NumPy is a library or package in Python specifically designed for scientific computing. The main focus of NumPy is the use of multidimensional array objects and providing a collection of operations for efficient processing of arrays. The name "NumPy" itself stands for "Numeric Python", which describes that this library was developed for mathematical and numerical processes.

NumPy is commonly used in conjunction with other libraries such as Pandas to perform numerical operations in data analysis and scientific processing. With its multidimensional array capabilities and wide array of mathematical functions provided, NumPy is one of the most important libraries in the Python programming environment for scientific purposes and data analysis.

A. Operations

  1. Mathematical and logical operations.
  2. The operation is closely related to linear albajar, and has built-in functions to perform linear algebra operations and generate numbers randomly.
  3. Advanced operations, such as fourier transform.
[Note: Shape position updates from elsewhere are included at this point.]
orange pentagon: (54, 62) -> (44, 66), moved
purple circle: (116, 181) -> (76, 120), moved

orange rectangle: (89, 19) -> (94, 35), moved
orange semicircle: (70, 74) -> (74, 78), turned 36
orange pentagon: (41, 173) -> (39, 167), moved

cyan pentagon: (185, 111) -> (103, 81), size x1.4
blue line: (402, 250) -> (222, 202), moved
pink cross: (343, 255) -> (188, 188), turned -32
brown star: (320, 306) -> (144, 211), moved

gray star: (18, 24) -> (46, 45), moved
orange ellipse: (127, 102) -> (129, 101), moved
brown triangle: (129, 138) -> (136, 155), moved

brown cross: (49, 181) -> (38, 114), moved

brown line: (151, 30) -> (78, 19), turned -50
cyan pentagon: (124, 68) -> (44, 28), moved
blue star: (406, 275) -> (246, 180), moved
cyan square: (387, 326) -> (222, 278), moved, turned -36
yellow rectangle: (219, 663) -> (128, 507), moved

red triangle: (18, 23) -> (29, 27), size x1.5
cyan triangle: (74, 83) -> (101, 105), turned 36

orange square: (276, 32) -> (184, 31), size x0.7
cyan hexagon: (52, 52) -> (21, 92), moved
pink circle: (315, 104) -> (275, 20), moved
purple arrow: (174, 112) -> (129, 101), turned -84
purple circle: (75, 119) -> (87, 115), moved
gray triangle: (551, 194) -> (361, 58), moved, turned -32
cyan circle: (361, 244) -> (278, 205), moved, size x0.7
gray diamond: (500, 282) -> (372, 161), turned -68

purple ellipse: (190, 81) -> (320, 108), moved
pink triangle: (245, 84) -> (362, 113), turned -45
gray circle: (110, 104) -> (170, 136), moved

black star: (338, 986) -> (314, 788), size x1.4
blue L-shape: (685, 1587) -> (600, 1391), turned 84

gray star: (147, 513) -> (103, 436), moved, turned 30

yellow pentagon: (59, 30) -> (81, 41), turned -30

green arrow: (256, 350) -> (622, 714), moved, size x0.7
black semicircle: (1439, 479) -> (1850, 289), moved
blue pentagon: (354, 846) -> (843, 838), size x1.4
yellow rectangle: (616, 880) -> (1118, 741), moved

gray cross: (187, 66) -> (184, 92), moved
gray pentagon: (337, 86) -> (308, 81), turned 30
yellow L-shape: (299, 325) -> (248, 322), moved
B. Relationship with Machine Learning

NumPy has a very close relationship with machine learning. This is because, the operations that exist in NumPy must be used to build machine learning algorithms.

In addition, the computational process contained in NumPy can be run with a very fast time and with smaller memory. We can say that NumPy is an important element if we want to create machine learning effectively, optimally, and quickly.

NumPy then Array

The most important object defined by NumPy isthe N-dimensional array type commonly referred to as ndarray.

NumPy flow. Source: NumPy

NumPy flow. Source: NumPy

The picture above illustrates a collection of items of the same type. This collection allows access to each item using a zero-based index. The main advantage of ndarray is that each item in this collection has the same block size in memory, so operations on NumPy are faster and more efficient.

In addition, the speed of the process on NumPy is also due to the homogeneity of the elements in the ndarray. Each element in the ndarray is an object of a data-type object commonly referred to as a dtype. This advantage makes NumPy an ideal choice for numeric and scientific computing in the Python programming environment.